J’ai un penchant pour le caché, l’invisible. Une ruelle discrète ? Il faut que je l’explore. Un porche entrouvert ? Je dois m’y faufiler. Un jardin bruissant derrière une vieille muraille me poussera toujours à l’escalade, car rien n’est plus émoustillant, plus gouleyant, plus enivrant qu’un poumon de verdure emprisonné dans un carcan de pierre. D’une manière générale, je goûte ce que l’on ne voit pas (du moins pas forcément), j’aspire à ce qui est secret. J’ai même pour habitude de citer en maxime cette phrase de Dominique de Roux : « Le secret doit exister, ce n’est pas un vide que l’on cache. »
Quel rapport avec la viande, me direz-vous ? Avec la viande je ne sais pas ; avec les abats, cela me semble clair comme de l’eau lustrale. Les abats sont le coeur secret de la gastronomie carnivore, son jardin caché, sa parenthèse enchantée. Tapis aux tréfonds des carcasses, discrets comme des conspirateurs, négligés par certains, méprisés par d’autres, ils sont de ces merveilles qui se méritent. Ils illustrent parfaitement ce goût du mystère et du secret. Combien de fois ai-je vu la grimace dégoûtée d’une bouche articulant sans grâce : « Tu aimes les abats ? Beurk. » Que répondre à cela ? Rien. Rien du tout. Les abats sont comme un club, un aréopage, qui ne s’offrent pas au premier venu. Une aristocratie. Quelle plus grande noblesse que le ris de veau ? Quoi de plus élégant qu’une fraise, un chaudin ? Et que dire de l’andouillette, mon péché mignon, ma petite reine, dont la rusticité et les fragrances stercoraires ont provoqué maintes polémiques chez mes voisin(e)s de table, soi-disant incommodé(e)s par l’aspect et le fumet.

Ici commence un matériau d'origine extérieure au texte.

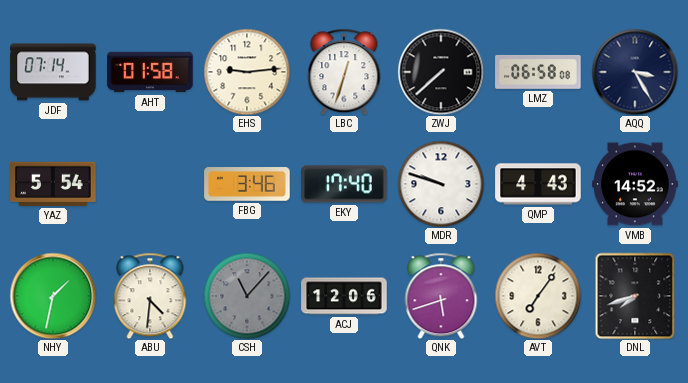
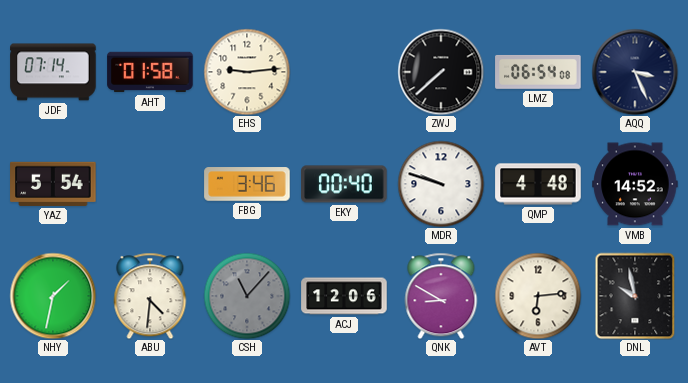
LBC: 12:33 -> none
LMZ: 06:58 -> 06:54
AQQ: 3:25 -> 3:26
EKY: 17:40 -> 00:40
QMP: 4:43 -> 4:48
QNK: 5:42 -> 8:50
AVT: 7:06 -> 6:14
DNL: 7:42 -> 9:58
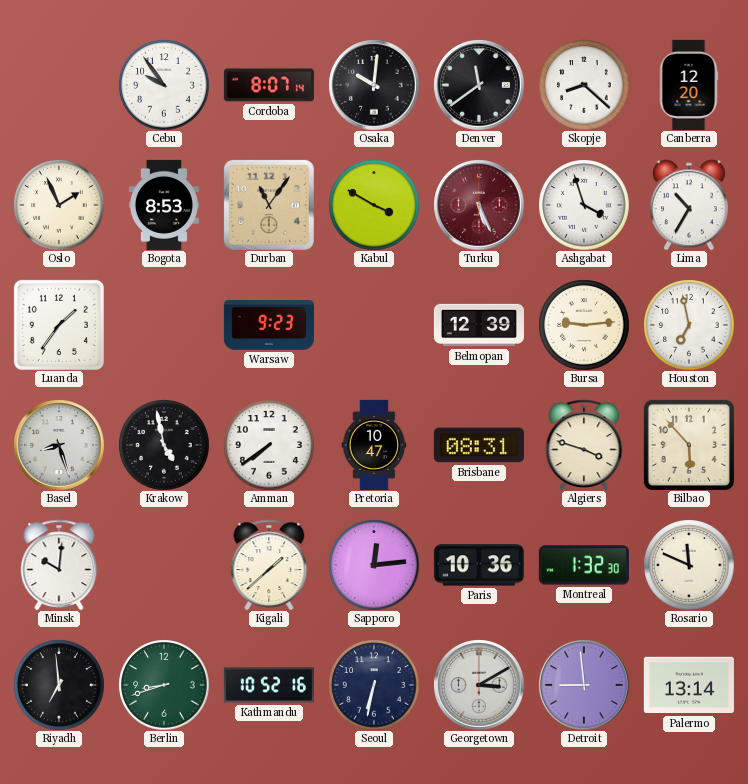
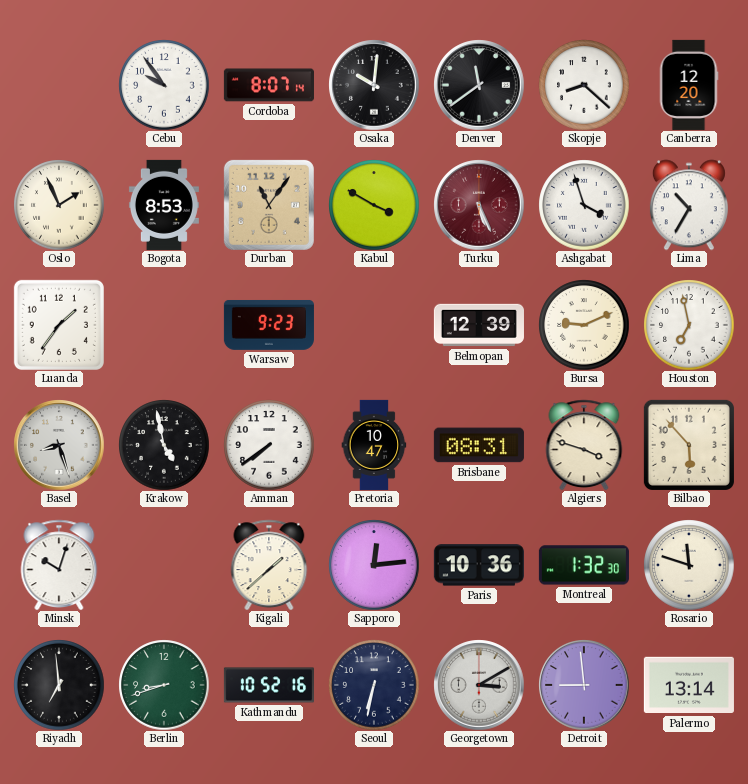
Bursa: 9:14 -> 9:11
Minsk: 10:01 -> 10:03
Rosario: 11:49 -> 11:48
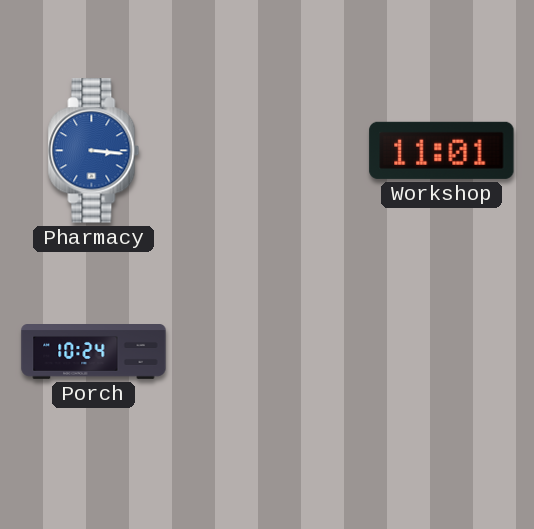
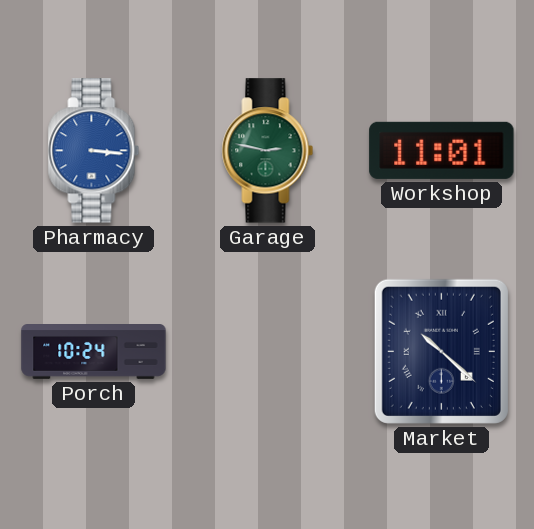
Garage: none -> 2:47
Market: none -> 10:22
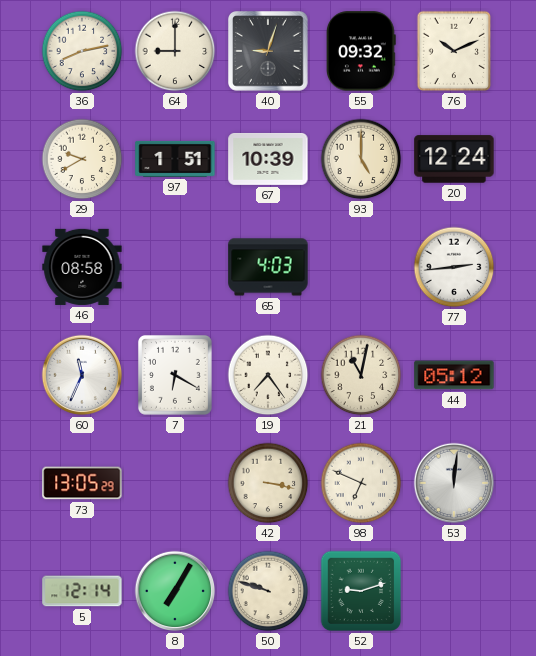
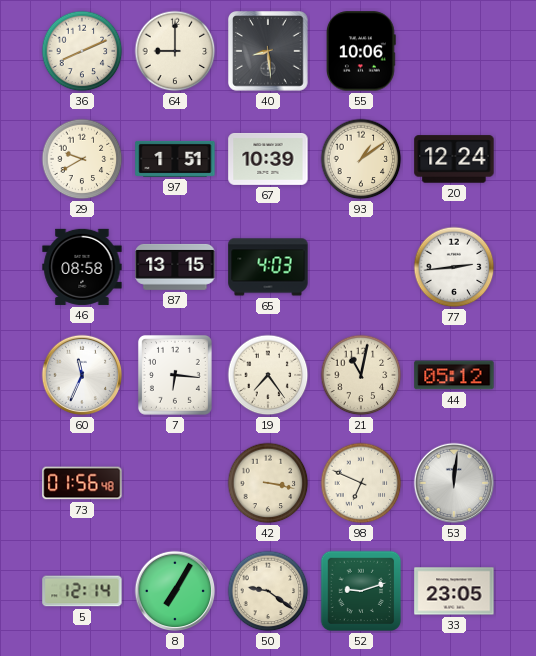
36: 8:13 -> 8:11
40: 9:03 -> 8:29
55: 09:32 -> 10:06
76: 10:11 -> none
93: 5:00 -> 1:09
87: none -> 13:15
7: 6:20 -> 6:16
73: 13:05 -> 01:56
50: 9:48 -> 9:21
33: none -> 23:05
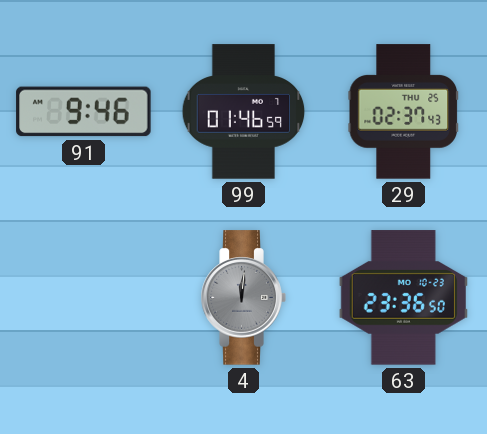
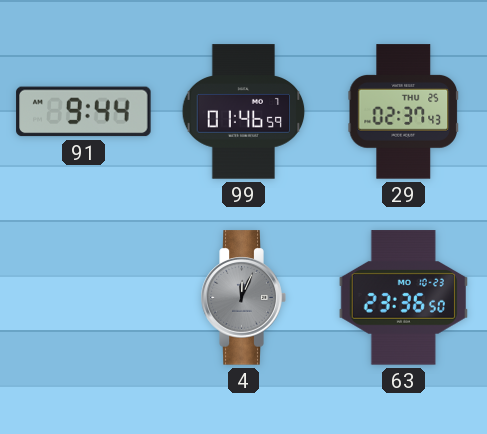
91: 9:46 -> 9:44
4: 12:01 -> 12:04
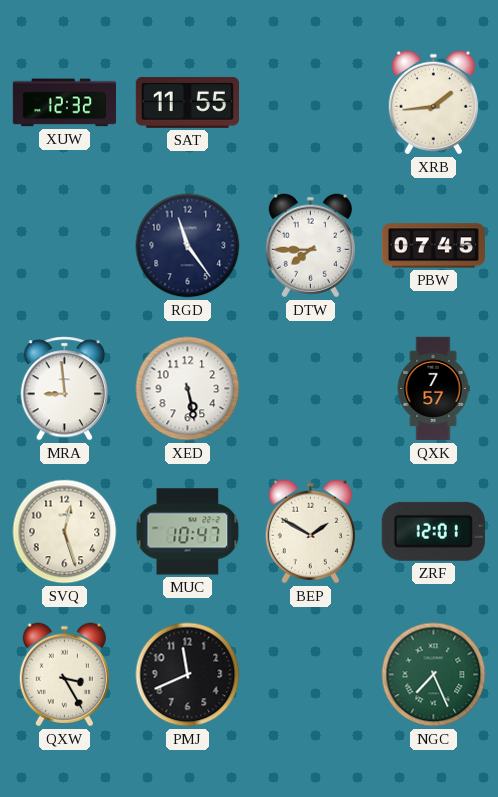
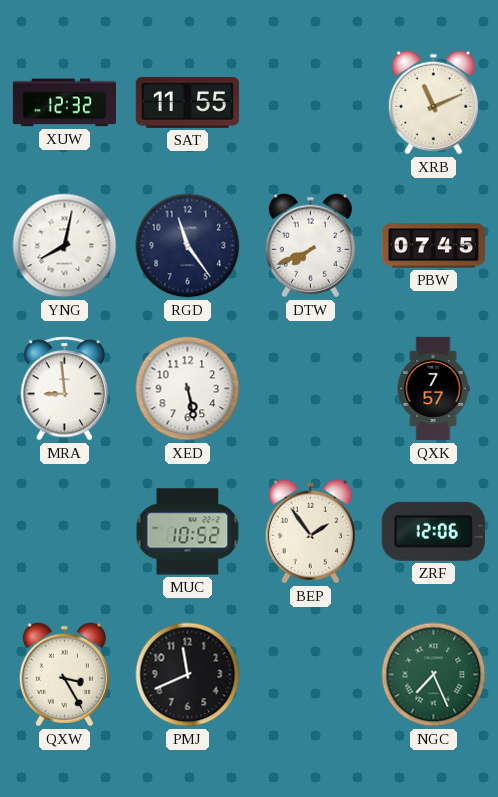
XRB: 1:44 -> 11:11
YNG: none -> 8:02
DTW: 7:45 -> 7:41
SVQ: 12:27 -> none
MUC: 10:47 -> 10:52
BEP: 1:50 -> 1:54
ZRF: 12:01 -> 12:06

Mais avec les abats, il est bien question de vue, d’odorat. Les cinq sens sont toujours au rendez-vous, et là il n’est plus question de mystère, de secret caché. Tout est « à vue ». Au contraire, on dévore ce qui est parfaitement visible, ce qui est authentiquement extérieur, exotérique. Qu’est-ce qu’une « tentation de Saint- Antoine », sinon un groin, une oreille, un pied, et une queue ? (le tout délicieusement grillé, sans jamais perdre son esprit). Et la mamelle : charmante et suave pellicule encore laiteuse, qu’on déguste poêlée ou en pressé. Et la langue, véritable mise en abyme du goût. Goûter le goût même de la bête, n’est-ce pas là une promesse de joies inattendues ? On se fond dans l’animal, on communie avec lui par un spiritisme gustatif. On l’embrasse à pleine bouche. Ultime palot avant la digestion. Je ne vais pas dresser une liste (passionnante mais fastidieuse) des mille et une merveilles que réserve la triperie. Car il faudrait passer des abats aux abattis ; parler des issues, du cinquième quartier ; employer des termes désuets et intrigants. Je me contenterai seulement de vous inviter à l’exploration. Osez la spéléologie alimentaire. Affrontez vos peurs, domptez-les, pour vous enfoncer dans les tréfonds de la bête. Glissez-vous sous la panse, égarez-vous dans les viscères, abandonnez-vous aux folles joies de la tripaille. C’est une odyssée sans espoir de retour : l’horizon du nouveau monde.